Scientists now demonstrated that nanopores could be used to identify all 20 amino acids in proteins, a significant step toward protein sequencing.

DNA is made up of a double helix of two complementary strands. During replication, these strands are separated. Each strand of the original DNA molecule then serves as a template for the production of its counterpart, a process referred to as semiconservative replication. For proteins, there is no such natural machinery by which to make copies or to read them.

Adding to the difficulty, 20 amino acids make up proteins, as compared with the four bases in DNA, and numerous small modifications can be made to each amino acid during protein production and folding.

Aleksei Aksimentiev, a co-leader of the study, said, “Many amino acids are very similar. For example, if you look at leucine and isoleucine, they have the same atoms, the same molecular weight, and the only difference is that one structure is the mirror image of the other.”

Nanopores, small protein channels embedded in a membrane, are a popular tool for DNA sequencing. Previously, scientists thought that the differences in amino acids were too small to register with nanopore technology. The new study shows otherwise.

Scientists used a membrane channel composed of aerolysin bacteria as their nanopore. In both computer modeling and experimental work, they chopped up proteins and utilized a chemical carrier to drive the amino acids into the nanopore. The carrier molecule additionally kept the amino acids inside the pore long enough for it to enlist a quantifiable distinction in the electrical signature of each amino acid– even leucine and isoleucine, the identical twins.

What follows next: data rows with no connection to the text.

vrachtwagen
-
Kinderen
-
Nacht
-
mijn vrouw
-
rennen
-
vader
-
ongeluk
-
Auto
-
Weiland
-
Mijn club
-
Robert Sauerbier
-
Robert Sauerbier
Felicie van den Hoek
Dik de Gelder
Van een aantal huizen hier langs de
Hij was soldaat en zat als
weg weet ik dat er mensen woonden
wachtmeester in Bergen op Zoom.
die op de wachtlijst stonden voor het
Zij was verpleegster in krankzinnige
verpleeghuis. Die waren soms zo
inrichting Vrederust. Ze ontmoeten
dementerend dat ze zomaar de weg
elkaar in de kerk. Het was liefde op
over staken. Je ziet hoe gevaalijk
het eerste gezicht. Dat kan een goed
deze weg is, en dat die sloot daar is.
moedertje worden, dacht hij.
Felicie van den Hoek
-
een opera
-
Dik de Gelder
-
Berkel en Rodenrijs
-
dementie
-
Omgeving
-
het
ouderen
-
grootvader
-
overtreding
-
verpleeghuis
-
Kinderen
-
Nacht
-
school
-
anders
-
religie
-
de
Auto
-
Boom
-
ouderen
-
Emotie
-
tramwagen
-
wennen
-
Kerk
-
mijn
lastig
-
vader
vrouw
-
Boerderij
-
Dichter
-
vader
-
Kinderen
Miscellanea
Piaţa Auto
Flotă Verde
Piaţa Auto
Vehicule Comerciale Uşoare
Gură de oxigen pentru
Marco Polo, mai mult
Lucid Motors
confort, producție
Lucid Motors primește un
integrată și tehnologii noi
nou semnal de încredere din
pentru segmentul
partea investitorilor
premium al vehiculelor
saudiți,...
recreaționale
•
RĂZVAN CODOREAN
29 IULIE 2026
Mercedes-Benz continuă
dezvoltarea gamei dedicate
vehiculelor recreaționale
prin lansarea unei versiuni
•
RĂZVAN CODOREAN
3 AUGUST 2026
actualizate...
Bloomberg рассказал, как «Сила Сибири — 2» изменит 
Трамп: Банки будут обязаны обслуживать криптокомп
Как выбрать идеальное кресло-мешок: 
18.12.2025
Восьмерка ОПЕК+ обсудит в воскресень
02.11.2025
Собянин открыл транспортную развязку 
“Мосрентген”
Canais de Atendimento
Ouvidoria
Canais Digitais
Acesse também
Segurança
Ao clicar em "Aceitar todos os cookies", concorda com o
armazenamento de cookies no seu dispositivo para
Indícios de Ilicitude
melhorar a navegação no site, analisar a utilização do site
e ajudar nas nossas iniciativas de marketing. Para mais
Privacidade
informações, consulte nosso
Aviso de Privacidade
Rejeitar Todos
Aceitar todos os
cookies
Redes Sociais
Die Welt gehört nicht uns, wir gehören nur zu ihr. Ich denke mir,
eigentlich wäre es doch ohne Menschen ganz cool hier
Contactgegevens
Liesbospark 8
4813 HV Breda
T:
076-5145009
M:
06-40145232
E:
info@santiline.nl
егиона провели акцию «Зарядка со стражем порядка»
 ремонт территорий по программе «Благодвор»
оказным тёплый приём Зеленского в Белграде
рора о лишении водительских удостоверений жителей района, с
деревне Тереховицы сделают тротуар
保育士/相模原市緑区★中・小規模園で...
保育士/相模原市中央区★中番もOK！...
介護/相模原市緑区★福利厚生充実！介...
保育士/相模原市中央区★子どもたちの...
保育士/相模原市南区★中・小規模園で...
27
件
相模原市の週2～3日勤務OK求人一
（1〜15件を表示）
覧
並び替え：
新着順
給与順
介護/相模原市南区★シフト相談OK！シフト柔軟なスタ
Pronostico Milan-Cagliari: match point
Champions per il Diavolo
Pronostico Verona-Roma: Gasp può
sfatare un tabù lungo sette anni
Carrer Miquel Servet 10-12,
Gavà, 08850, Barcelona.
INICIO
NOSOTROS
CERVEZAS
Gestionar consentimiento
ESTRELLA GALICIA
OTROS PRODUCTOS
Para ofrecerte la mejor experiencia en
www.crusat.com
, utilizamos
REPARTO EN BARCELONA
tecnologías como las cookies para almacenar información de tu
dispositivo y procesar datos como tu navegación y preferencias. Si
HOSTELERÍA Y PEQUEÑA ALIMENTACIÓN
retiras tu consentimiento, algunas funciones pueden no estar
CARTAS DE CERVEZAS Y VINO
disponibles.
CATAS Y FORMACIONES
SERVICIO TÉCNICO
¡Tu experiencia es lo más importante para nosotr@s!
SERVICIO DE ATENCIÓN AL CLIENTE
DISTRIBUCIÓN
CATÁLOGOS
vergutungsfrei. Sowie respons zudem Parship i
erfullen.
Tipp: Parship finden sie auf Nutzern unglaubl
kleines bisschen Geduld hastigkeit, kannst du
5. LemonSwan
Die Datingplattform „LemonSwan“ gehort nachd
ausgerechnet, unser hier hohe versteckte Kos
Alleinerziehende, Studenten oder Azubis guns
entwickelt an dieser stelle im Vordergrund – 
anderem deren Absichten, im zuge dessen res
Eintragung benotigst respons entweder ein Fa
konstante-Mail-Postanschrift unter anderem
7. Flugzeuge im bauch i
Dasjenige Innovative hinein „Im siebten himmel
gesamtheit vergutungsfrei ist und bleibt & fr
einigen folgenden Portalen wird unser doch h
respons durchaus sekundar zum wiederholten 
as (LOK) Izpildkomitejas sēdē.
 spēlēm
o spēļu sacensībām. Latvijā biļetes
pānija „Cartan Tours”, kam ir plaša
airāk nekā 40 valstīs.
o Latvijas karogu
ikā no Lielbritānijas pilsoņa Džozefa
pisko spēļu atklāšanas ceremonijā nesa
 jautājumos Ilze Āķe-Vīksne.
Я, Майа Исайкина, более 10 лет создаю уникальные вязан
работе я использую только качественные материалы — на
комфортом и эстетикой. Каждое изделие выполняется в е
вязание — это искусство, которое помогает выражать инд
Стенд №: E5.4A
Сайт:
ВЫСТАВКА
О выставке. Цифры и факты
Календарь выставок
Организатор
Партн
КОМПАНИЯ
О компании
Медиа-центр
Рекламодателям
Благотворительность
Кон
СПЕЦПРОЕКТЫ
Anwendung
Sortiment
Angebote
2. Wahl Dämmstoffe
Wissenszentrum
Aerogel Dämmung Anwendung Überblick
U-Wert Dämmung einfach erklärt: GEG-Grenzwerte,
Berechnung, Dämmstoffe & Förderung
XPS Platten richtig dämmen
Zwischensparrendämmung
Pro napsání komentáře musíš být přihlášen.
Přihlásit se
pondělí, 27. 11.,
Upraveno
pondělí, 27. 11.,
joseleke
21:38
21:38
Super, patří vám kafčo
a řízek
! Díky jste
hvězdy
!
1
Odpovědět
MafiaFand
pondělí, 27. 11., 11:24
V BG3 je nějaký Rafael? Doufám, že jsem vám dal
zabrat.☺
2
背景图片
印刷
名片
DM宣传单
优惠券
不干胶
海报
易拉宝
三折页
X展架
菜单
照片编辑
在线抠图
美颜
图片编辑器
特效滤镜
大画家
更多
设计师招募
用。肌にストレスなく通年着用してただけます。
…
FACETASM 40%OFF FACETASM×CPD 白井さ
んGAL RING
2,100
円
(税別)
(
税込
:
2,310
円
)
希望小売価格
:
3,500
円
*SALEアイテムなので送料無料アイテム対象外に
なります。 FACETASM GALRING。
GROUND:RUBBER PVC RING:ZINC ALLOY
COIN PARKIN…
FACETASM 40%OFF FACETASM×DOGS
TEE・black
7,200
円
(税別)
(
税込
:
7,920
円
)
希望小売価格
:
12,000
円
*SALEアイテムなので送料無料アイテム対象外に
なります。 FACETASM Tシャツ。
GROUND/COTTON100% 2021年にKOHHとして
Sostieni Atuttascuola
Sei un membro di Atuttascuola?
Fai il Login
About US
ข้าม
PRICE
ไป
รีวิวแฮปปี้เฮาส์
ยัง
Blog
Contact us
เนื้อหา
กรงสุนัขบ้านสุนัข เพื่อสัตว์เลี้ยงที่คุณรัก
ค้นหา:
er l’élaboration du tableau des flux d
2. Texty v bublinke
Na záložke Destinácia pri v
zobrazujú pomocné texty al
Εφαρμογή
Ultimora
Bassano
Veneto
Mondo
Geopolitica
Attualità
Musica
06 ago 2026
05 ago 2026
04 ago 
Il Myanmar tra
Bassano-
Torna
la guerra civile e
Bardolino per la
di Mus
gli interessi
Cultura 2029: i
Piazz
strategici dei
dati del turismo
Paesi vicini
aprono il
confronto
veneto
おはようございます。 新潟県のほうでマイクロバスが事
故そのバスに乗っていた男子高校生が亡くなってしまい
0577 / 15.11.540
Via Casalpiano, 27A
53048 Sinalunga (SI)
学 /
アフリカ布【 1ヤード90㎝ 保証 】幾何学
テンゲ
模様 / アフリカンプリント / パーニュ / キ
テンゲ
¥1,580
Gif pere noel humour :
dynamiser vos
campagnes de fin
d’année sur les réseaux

Abdelghani Oukhaled, a professor of biophysics at Cergy-Pontoise whose team carried out much of the experimental work, said, “This work builds confidence and reassures the nanopore community that protein sequencing is indeed possible.”

Scientists now could differentiate modified types of amino acids by utilizing a more sensitive measurement apparatus or by treating the protein with a chemical to improve differentiation. The estimations are sufficiently exact to distinguish many changes possibly, and significantly more might be perceived by tweaking the pore.

Aksimentiev said, “This is a proof-of-concept study showing that we can identify the different amino acids. The current method for protein characterization is mass spectrometry, but that does not determine the sequence; it compares a sample to what’s already in the database. Its ability to characterize new variations or mutations is limited. With nanopores, we finally could look at those modifications which have not yet been studied.”

“The aerolysin nanopore could be integrated into standard nanopore setups, making it accessible to other scientists. The researchers are now exploring approaches to read the amino acids in sequential order as they are cut from the protein. They also are considering other applications for the system.”

“One potential application would be to combine this with immunoassays to fish out proteins of interest and then sequence them. Sequencing them will tell us whether they’re modified or not, and that could lead to a clinical diagnostic tool.”

“This work shows that there’s no limit to how precisely we can characterize biological molecules. Very likely, one day, we will be able to tell the molecular makeup of the cell – what we are made of, down to the level of individual atoms.”